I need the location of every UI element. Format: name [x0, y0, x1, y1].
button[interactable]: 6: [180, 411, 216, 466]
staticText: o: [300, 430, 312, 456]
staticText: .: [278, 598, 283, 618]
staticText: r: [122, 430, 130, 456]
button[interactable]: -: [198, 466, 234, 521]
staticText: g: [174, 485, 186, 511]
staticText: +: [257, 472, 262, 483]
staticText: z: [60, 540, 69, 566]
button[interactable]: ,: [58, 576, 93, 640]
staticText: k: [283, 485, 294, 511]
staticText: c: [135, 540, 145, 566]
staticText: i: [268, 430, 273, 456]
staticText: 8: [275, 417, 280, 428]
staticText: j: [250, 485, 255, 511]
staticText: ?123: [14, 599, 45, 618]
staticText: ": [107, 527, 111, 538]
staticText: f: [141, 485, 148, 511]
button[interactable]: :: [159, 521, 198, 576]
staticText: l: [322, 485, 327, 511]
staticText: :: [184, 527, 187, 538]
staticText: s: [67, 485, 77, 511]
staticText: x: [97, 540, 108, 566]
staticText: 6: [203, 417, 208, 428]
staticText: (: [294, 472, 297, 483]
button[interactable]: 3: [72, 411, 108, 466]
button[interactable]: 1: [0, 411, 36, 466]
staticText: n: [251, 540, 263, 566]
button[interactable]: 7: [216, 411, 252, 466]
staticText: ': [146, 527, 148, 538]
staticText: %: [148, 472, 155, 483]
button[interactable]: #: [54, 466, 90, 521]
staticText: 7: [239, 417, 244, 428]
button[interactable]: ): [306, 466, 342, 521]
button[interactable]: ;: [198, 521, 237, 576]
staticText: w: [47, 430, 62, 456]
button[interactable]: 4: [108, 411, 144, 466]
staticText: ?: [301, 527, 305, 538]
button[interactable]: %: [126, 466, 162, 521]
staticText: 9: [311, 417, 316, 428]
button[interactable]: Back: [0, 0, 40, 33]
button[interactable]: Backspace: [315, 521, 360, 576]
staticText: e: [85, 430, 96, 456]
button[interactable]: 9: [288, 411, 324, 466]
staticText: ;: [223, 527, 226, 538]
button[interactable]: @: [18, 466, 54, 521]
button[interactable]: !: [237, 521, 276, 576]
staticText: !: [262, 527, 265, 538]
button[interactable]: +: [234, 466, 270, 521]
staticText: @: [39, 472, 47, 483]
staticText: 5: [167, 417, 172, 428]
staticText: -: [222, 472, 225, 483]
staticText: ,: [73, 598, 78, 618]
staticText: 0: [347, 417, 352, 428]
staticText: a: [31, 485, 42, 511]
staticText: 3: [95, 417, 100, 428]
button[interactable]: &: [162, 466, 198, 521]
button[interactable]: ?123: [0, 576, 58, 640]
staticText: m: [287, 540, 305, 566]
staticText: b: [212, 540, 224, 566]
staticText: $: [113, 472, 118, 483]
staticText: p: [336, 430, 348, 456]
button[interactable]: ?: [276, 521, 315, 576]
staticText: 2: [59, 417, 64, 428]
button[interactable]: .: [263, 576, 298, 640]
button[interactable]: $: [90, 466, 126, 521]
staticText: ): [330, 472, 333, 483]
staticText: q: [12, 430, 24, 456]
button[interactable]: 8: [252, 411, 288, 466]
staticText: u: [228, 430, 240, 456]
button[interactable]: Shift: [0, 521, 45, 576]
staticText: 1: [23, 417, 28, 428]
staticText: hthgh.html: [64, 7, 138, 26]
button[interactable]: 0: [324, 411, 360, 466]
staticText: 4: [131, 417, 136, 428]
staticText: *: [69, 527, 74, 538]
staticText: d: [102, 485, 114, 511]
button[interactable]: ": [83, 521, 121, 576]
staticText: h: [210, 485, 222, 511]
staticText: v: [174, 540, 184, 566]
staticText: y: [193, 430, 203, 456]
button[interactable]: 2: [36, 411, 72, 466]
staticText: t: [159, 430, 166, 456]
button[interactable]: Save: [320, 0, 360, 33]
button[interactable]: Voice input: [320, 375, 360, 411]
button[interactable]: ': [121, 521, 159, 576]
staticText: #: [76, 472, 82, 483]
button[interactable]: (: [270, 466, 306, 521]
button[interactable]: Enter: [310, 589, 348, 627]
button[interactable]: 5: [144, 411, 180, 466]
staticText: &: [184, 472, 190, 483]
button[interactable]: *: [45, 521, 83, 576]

| What you need to do |
Print each line of the data exactly as it was written.

| Result of this exercise |
I need the location of every UI element. Format: name [x0, y0, x1, y1].
button[interactable]: 6: [180, 411, 216, 466]
staticText: o: [300, 430, 312, 456]
staticText: .: [278, 598, 283, 618]
staticText: r: [122, 430, 130, 456]
button[interactable]: -: [198, 466, 234, 521]
staticText: g: [174, 485, 186, 511]
staticText: +: [257, 472, 262, 483]
staticText: z: [60, 540, 69, 566]
button[interactable]: ,: [58, 576, 93, 640]
staticText: k: [283, 485, 294, 511]
staticText: c: [135, 540, 145, 566]
staticText: i: [268, 430, 273, 456]
staticText: 8: [275, 417, 280, 428]
staticText: j: [250, 485, 255, 511]
staticText: ?123: [14, 599, 45, 618]
staticText: ": [107, 527, 111, 538]
staticText: f: [141, 485, 148, 511]
button[interactable]: :: [159, 521, 198, 576]
staticText: l: [322, 485, 327, 511]
staticText: :: [184, 527, 187, 538]
staticText: s: [67, 485, 77, 511]
staticText: x: [97, 540, 108, 566]
staticText: 6: [203, 417, 208, 428]
staticText: (: [294, 472, 297, 483]
button[interactable]: 3: [72, 411, 108, 466]
button[interactable]: 1: [0, 411, 36, 466]
staticText: n: [251, 540, 263, 566]
button[interactable]: 7: [216, 411, 252, 466]
staticText: ': [146, 527, 148, 538]
staticText: %: [148, 472, 155, 483]
button[interactable]: #: [54, 466, 90, 521]
staticText: 7: [239, 417, 244, 428]
button[interactable]: ): [306, 466, 342, 521]
button[interactable]: ;: [198, 521, 237, 576]
staticText: w: [47, 430, 62, 456]
button[interactable]: 4: [108, 411, 144, 466]
staticText: ?: [301, 527, 305, 538]
button[interactable]: %: [126, 466, 162, 521]
staticText: 9: [311, 417, 316, 428]
button[interactable]: Back: [0, 0, 40, 33]
button[interactable]: Backspace: [315, 521, 360, 576]
staticText: e: [85, 430, 96, 456]
button[interactable]: 9: [288, 411, 324, 466]
staticText: ;: [223, 527, 226, 538]
button[interactable]: @: [18, 466, 54, 521]
button[interactable]: !: [237, 521, 276, 576]
staticText: !: [262, 527, 265, 538]
button[interactable]: +: [234, 466, 270, 521]
staticText: @: [39, 472, 47, 483]
staticText: 5: [167, 417, 172, 428]
staticText: -: [222, 472, 225, 483]
staticText: ,: [73, 598, 78, 618]
staticText: 0: [347, 417, 352, 428]
staticText: a: [31, 485, 42, 511]
staticText: 3: [95, 417, 100, 428]
button[interactable]: &: [162, 466, 198, 521]
button[interactable]: ?123: [0, 576, 58, 640]
staticText: m: [287, 540, 305, 566]
staticText: b: [212, 540, 224, 566]
staticText: $: [113, 472, 118, 483]
staticText: p: [336, 430, 348, 456]
button[interactable]: ?: [276, 521, 315, 576]
staticText: 2: [59, 417, 64, 428]
button[interactable]: .: [263, 576, 298, 640]
button[interactable]: $: [90, 466, 126, 521]
staticText: ): [330, 472, 333, 483]
staticText: q: [12, 430, 24, 456]
button[interactable]: 8: [252, 411, 288, 466]
staticText: u: [228, 430, 240, 456]
button[interactable]: Shift: [0, 521, 45, 576]
staticText: 1: [23, 417, 28, 428]
staticText: hthgh.html: [64, 7, 138, 26]
button[interactable]: 0: [324, 411, 360, 466]
staticText: 4: [131, 417, 136, 428]
staticText: *: [69, 527, 74, 538]
staticText: d: [102, 485, 114, 511]
button[interactable]: ": [83, 521, 121, 576]
staticText: h: [210, 485, 222, 511]
staticText: v: [174, 540, 184, 566]
staticText: y: [193, 430, 203, 456]
button[interactable]: 2: [36, 411, 72, 466]
staticText: t: [159, 430, 166, 456]
button[interactable]: Save: [320, 0, 360, 33]
button[interactable]: Voice input: [320, 375, 360, 411]
button[interactable]: ': [121, 521, 159, 576]
staticText: #: [76, 472, 82, 483]
button[interactable]: (: [270, 466, 306, 521]
button[interactable]: Enter: [310, 589, 348, 627]
button[interactable]: 5: [144, 411, 180, 466]
staticText: &: [184, 472, 190, 483]
button[interactable]: *: [45, 521, 83, 576]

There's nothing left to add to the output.